Only nine per cent of enrolled users are Maori.

Waikato DHB has identified virtual health as an area of critical importance given the country’s aging population and the growing demand for health services.

Speaking at the DHB’s health strategy committee, Hackett said staff were actively working to better connect with Maori communities.

Staff recently attended the Turangawaewae Regatta and signed up people there.

“There’s a clear focus around getting more and more Maori and Pacific Islanders on to the system. When we went to the regatta they were quite enthusiastic about it,” Hackett said.

Dr Damian Tomic, the DHB clinical director of primary and integrated care, said his “gut feeling” was the health board’s marketing and online material was being picked up by Pakeha.

“Our Maori population is absolutely responding to community events and we haven’t done enough of them. The Turangawaewae Regatta was incredibly amazing with queues of Maori signing up to SmartHealth.

​”I believe community events are the way to go when it comes to patient sign up.”

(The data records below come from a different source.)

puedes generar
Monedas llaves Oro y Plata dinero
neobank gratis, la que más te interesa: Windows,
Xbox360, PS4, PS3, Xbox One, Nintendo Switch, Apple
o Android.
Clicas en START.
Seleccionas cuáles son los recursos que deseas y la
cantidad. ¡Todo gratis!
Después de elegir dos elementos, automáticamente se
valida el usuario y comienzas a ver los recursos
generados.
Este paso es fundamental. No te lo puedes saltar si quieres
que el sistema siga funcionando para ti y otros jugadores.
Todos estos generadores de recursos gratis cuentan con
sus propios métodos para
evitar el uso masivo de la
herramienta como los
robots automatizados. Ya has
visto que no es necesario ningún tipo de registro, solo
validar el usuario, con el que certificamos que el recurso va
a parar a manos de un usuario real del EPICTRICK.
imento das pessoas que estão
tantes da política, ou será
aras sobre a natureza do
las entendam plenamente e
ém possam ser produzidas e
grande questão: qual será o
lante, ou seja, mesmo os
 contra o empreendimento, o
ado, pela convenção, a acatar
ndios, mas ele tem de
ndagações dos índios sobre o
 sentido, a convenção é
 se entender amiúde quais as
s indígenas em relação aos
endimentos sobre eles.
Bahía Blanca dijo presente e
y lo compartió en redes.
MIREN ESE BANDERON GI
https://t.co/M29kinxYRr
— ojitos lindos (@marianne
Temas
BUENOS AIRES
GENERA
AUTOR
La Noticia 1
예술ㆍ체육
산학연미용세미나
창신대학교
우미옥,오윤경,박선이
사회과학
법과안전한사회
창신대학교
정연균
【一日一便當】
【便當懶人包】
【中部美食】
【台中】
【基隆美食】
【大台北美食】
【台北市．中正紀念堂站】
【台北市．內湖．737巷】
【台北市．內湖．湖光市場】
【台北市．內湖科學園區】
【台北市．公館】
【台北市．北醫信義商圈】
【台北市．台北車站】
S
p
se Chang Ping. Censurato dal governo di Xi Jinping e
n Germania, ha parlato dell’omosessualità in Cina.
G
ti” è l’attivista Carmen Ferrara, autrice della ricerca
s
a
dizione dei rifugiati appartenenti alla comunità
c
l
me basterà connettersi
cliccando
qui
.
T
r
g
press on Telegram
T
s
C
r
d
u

Hackett said analysis also showed text was the preferred way for SmartHealth users to communicate with healthcare providers, as opposed to video conferencing.

“This bears out the experience overseas where the predominant channel people interact with this technology is through text,” Hackett said.

Health board member Dr Clyde Wade said the DHB had made a significant investment in SmartHealth. The board needed to show it had increased productivity as a result.